Monday, 8 March 2010

What do a RA do?

I am a research assistant (or a research associate in the UK), sometimes called a RA, just to be different from TA (teaching assistant). RAs usually require postgraduate certificates, often MA. TAs, on the other hand, are constantly graduate students who work part time, helping with the courses. I suppose the positions in the Universities in Taiwan are similar to those in the US or UK. But apparently most history professor prefer work on their own instead of hiring an assistant. It's really difficult to find a position such as RA relating to humanities, let along history department.
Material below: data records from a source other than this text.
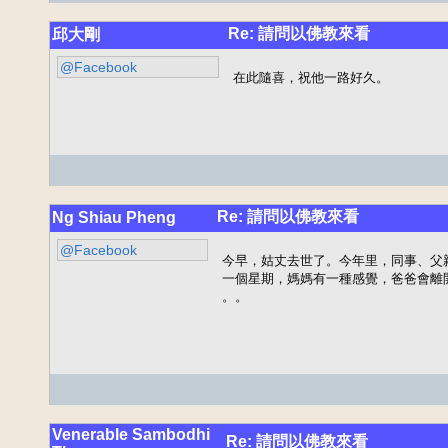
Re: 請問以佛教來看
邱大剛
@Facebook
在此隨喜，祝他一路好久。
Re: 請問以佛教來看
Ng Shiau Pheng
@Facebook
今早，姑丈去世了。今年里，同事、父
一個星期，媽媽有一種感覺，爸爸會離
。。
Venerable Sambodhi
Re: 請問以佛教來看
Therefore it's quite natural when Ian (my supervisor at King's) asked 'what do research assistant do?' after I told him that I am hired.

After few weeks, I kind of realised that my boss needs a secretary rather than a research assistant. Basically she wants another 'her' to do everything that she doesn't like so much, including:

1. cleaning the office
2. making tea or coffee
3. babysitting when her kid's around
4. translating her papers and books form Chinese to English
5. revising her papers, including adding some 'theories' or 'arguments' which are not my specialty
6. doing research, writing papers

To be honest, many have told me that she's an exception. She has a reputation for her 'exceptional style' in the Uni. No research assistant was asked to do the cleaning but hers. Not many have to translate the papers from Chinese to English for a UCLA PhD associate professor like I do. Above all, I find the last task outrageously unacceptable.

I just wish that she's really an exception, and not everyone of the academia in Taiwan works this way.